While it was once the case that people knew British actor and comedian Ricky Gervais mainly from his having created the wildly successful TV series, The Office, these days he’s something of a household name. Few would argue that Gervais has enjoyed an exponential increase in popularity these past few years; not only with commercially successful films like Ghost Town and The Invention of Lying but also via his TV shows such as HBO’s Extras and The Ricky Gervais Show, an animated series based on his hilarious podcasts. I just adore him.

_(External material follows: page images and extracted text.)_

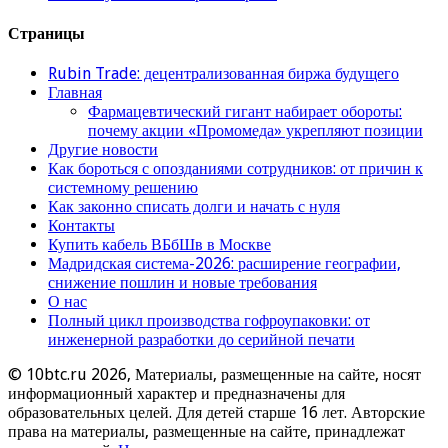
Страницы
Rubin Trade: децентрализованная биржа будущего
Главная
Фармацевтический гигант набирает обороты:
почему акции «Промомеда» укрепляют позиции
Другие новости
Как бороться с опозданиями сотрудников: от причин к
системному решению
Как законно списать долги и начать с нуля
Контакты
Купить кабель ВБбШв в Москве
Мадридская система-2026: расширение географии,
снижение пошлин и новые требования
О нас
Полный цикл производства гофроупаковки: от
инженерной разработки до серийной печати
© 10btc.ru 2026, Материалы, размещенные на сайте, носят
информационный характер и предназначены для
образовательных целей. Для детей старше 16 лет. Авторские
права на материалы, размещенные на сайте, принадлежат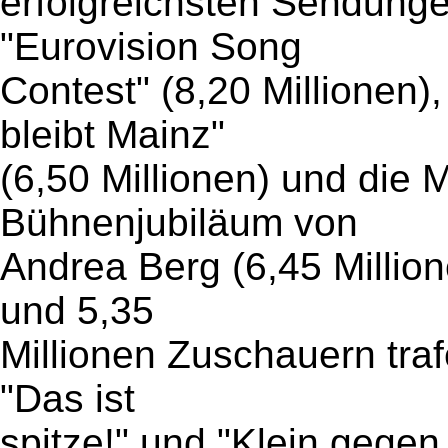
erfolgreichsten Sendung
"Eurovision Song
Contest" (8,20 Millionen)
bleibt Mainz"
(6,50 Millionen) und die
Bühnenjubiläum von
Andrea Berg (6,45 Million
und 5,35
Millionen Zuschauern tra
"Das ist
spitze!" und "Klein gegen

When I heard that Ricky was coming to the Theater at Madison Square Garden for two shows in May as part of his current Out of England 2 tour, I snagged a pair of tickets so I could take my friend Diane (aka “Diaaaahhhne!”) for her birthday, as she is a huge fan as well. I appreciate Ricky’s offbeat humor and the fact that he isn’t afraid to risk offensiveness for a good laugh – because most worthwhile humor pushes the boundaries of good taste – but I admit that I was unprepared for how completely filthy and un-PC Gervais’s stand up shows are. But filth and depravity has never bothered me. Bring it on, I say!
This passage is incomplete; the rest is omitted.